(Stored data entries)
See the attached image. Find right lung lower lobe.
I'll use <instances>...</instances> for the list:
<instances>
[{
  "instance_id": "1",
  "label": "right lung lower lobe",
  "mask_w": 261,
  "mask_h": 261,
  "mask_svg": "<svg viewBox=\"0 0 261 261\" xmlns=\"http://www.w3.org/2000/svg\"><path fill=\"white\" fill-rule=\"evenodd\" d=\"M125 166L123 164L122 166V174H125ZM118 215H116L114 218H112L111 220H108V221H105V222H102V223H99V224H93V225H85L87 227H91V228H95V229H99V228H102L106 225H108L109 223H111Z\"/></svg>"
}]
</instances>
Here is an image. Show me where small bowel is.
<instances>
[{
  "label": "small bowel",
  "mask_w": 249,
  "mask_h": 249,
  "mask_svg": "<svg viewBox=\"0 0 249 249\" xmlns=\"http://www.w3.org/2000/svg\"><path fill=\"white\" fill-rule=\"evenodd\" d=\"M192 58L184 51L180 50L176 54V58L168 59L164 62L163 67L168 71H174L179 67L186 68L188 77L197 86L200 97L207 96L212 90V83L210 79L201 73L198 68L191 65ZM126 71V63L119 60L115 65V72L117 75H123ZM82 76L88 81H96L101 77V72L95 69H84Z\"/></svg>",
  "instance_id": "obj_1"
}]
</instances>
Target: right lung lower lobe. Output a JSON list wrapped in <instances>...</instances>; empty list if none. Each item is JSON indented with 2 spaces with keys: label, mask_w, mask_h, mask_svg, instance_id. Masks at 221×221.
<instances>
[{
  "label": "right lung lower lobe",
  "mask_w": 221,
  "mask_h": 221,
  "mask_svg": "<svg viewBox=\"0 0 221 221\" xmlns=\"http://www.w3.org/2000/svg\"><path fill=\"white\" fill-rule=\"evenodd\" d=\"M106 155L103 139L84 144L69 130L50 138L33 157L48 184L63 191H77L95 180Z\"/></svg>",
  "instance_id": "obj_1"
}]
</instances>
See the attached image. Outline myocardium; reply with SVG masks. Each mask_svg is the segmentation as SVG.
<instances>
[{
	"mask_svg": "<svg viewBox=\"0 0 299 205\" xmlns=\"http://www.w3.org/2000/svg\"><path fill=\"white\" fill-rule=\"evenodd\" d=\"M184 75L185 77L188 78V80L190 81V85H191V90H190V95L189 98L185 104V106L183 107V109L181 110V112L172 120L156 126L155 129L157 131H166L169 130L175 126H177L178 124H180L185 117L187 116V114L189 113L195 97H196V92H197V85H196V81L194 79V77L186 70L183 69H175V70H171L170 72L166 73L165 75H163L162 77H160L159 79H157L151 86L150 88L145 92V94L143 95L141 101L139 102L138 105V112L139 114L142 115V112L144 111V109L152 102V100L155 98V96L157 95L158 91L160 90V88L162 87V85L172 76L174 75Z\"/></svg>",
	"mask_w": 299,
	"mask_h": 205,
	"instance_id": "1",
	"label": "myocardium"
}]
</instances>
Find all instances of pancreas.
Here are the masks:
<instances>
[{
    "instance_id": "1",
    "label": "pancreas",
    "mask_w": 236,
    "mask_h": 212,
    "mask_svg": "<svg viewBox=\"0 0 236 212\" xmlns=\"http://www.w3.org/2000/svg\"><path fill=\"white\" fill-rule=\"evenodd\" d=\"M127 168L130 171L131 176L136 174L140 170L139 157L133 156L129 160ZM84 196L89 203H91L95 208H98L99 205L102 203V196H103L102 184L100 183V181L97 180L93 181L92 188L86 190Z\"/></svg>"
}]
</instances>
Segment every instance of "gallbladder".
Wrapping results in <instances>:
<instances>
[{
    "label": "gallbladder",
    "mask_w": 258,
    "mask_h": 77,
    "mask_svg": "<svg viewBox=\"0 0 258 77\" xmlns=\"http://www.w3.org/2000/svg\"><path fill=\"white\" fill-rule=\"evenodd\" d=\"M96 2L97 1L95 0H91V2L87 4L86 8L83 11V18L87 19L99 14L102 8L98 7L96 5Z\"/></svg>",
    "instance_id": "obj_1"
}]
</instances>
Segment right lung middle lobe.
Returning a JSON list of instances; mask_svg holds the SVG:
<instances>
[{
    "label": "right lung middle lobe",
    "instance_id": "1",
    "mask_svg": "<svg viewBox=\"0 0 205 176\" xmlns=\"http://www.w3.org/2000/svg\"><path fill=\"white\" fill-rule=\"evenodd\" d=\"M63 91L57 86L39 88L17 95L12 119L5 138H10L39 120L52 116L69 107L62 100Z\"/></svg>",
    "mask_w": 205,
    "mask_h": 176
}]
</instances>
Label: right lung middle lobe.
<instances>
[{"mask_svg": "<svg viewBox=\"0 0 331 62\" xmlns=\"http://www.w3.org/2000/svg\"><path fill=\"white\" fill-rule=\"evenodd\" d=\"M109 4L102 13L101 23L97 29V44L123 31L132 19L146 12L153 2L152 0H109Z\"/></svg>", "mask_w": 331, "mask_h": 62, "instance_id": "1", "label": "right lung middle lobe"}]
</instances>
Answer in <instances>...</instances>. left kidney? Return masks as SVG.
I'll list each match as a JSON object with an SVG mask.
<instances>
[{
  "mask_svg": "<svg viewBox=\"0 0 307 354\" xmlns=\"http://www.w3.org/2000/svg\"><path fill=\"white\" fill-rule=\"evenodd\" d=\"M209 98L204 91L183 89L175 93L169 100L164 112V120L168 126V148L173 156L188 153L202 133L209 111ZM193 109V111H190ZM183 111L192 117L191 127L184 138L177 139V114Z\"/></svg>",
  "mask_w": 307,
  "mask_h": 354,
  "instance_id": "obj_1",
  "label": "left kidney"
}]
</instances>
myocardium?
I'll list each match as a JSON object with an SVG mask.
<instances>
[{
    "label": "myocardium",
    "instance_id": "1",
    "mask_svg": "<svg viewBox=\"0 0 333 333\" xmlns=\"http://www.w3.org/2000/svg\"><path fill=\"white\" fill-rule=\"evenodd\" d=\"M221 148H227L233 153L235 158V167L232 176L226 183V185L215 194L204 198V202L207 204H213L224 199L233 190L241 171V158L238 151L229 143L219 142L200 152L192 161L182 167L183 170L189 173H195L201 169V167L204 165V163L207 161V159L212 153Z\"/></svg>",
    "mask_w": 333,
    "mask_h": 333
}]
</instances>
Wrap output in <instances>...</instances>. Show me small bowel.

--

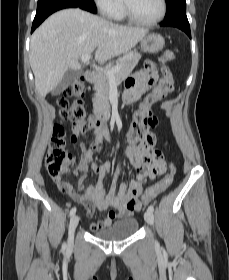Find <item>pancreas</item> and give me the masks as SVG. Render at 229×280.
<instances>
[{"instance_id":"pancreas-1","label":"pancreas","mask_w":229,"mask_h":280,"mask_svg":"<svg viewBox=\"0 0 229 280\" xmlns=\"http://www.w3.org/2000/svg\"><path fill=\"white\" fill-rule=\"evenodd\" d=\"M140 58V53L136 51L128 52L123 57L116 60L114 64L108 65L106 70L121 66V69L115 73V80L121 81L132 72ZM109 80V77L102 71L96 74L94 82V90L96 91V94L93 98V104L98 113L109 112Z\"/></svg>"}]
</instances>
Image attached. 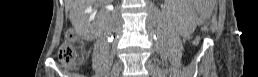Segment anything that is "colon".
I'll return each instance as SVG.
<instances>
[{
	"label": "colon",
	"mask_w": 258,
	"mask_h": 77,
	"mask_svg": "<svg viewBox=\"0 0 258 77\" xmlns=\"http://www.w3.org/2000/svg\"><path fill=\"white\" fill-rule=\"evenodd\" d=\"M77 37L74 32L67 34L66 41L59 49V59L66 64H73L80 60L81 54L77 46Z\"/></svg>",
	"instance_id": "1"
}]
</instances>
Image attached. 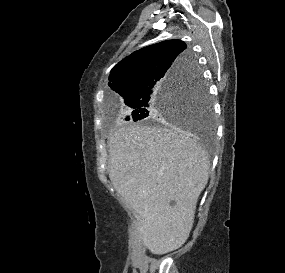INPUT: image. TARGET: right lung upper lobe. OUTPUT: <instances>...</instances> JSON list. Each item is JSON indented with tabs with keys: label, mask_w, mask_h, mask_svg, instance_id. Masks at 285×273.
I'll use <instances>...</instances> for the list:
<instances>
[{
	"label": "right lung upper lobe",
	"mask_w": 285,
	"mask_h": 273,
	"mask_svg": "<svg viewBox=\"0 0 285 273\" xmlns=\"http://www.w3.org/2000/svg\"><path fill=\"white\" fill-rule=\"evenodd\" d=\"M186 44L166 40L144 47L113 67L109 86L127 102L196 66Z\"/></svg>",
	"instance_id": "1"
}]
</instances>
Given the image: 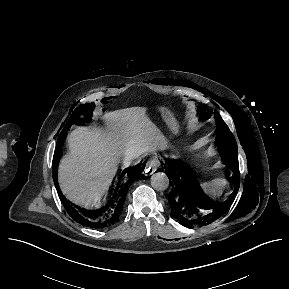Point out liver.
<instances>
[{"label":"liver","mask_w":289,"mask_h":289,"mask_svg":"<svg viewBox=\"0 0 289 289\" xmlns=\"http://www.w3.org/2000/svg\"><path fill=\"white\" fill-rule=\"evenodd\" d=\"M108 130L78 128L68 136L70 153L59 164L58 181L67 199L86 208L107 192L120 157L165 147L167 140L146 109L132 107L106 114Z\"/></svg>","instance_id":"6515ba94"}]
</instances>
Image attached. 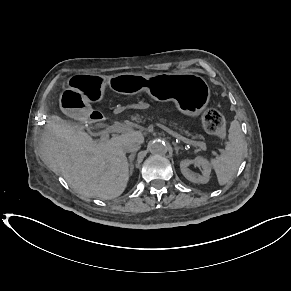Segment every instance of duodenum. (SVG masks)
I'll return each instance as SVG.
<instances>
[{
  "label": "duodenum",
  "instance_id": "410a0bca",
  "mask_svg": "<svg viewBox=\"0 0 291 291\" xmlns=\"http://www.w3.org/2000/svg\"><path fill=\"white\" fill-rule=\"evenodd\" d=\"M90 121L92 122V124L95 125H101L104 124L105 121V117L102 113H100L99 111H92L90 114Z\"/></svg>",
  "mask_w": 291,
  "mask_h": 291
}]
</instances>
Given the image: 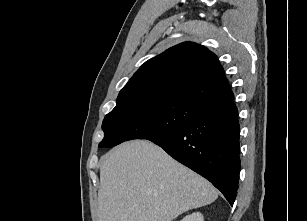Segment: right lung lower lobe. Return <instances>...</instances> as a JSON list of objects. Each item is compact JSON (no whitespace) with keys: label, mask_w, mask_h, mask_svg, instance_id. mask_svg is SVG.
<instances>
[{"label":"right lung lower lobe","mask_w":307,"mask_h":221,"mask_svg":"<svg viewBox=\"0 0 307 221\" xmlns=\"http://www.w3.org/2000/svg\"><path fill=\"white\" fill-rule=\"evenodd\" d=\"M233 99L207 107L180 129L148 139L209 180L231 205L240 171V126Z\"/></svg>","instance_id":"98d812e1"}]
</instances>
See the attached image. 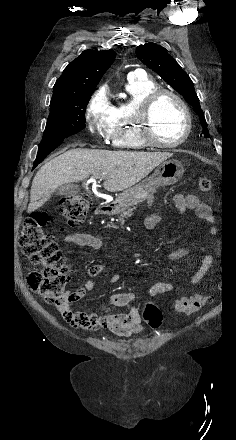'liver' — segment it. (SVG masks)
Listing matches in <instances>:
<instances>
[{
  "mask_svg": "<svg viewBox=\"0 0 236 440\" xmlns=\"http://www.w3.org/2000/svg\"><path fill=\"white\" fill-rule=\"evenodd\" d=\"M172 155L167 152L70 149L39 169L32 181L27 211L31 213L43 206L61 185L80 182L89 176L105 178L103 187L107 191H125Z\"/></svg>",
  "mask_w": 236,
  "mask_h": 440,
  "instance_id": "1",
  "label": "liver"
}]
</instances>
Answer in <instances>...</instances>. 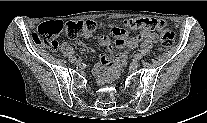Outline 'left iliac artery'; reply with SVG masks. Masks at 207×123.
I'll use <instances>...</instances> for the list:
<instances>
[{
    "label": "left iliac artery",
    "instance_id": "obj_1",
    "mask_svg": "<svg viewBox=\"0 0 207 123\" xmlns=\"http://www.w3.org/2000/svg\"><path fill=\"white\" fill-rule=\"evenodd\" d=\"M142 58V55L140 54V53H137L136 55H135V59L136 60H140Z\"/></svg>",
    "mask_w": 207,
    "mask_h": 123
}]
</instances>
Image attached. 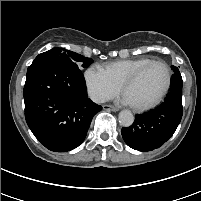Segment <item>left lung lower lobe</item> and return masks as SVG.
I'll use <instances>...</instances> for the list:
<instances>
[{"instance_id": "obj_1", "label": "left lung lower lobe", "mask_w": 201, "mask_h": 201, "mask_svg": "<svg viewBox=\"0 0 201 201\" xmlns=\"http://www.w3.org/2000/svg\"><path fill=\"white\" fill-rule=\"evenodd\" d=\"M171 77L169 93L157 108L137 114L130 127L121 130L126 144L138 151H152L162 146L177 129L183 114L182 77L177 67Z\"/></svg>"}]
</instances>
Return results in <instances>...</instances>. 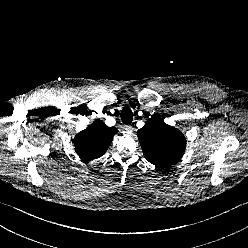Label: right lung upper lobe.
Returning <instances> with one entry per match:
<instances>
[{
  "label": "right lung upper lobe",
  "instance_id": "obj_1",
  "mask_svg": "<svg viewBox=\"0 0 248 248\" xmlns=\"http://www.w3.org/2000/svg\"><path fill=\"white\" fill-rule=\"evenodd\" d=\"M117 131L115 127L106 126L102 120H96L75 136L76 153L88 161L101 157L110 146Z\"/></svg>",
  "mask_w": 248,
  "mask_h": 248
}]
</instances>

...

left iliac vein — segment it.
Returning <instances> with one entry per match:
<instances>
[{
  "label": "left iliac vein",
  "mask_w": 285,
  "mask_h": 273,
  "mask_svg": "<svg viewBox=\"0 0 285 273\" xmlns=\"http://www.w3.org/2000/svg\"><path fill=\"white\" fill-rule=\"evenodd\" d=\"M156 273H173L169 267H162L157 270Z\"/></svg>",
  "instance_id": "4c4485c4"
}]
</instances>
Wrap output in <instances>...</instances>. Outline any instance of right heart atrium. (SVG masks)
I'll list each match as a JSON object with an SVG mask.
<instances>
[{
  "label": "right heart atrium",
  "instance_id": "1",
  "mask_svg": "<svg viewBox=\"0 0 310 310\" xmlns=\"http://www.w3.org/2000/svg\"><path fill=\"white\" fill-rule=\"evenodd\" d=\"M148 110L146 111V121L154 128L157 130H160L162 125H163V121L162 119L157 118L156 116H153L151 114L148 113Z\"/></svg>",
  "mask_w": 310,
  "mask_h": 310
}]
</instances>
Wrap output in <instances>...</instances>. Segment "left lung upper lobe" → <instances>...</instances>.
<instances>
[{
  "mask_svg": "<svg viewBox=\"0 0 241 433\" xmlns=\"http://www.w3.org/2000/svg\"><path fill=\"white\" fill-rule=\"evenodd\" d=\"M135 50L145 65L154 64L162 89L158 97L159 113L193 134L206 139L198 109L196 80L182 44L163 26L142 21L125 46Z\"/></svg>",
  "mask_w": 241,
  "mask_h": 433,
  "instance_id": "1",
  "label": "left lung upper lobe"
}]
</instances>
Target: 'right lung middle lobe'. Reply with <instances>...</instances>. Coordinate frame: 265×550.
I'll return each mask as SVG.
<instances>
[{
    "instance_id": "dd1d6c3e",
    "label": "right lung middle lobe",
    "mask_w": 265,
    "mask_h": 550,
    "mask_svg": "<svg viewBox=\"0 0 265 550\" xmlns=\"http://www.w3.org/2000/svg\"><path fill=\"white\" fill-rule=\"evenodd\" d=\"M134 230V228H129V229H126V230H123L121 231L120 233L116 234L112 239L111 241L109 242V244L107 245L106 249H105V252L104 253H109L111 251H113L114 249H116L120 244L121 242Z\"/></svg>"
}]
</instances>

— TASK STATEMENT —
Every line above from the line with "myocardium?" to the line with "Wrap output in <instances>...</instances>. Show", both included, must be reproduced exactly, and no other line may appear.

— WRITTEN SOLUTION —
myocardium?
I'll list each match as a JSON object with an SVG mask.
<instances>
[{
    "label": "myocardium",
    "instance_id": "1",
    "mask_svg": "<svg viewBox=\"0 0 333 333\" xmlns=\"http://www.w3.org/2000/svg\"><path fill=\"white\" fill-rule=\"evenodd\" d=\"M221 148H227L233 153L235 158V167L232 176L226 183V185L215 194L204 198V202L207 204H213L224 199L233 190L241 171V158L238 151L229 143L219 142L200 152L192 161L182 167L183 170L189 173H195L201 169V167L204 165V163L207 161V159L212 153Z\"/></svg>",
    "mask_w": 333,
    "mask_h": 333
}]
</instances>
Wrap output in <instances>...</instances>. Show me small bowel.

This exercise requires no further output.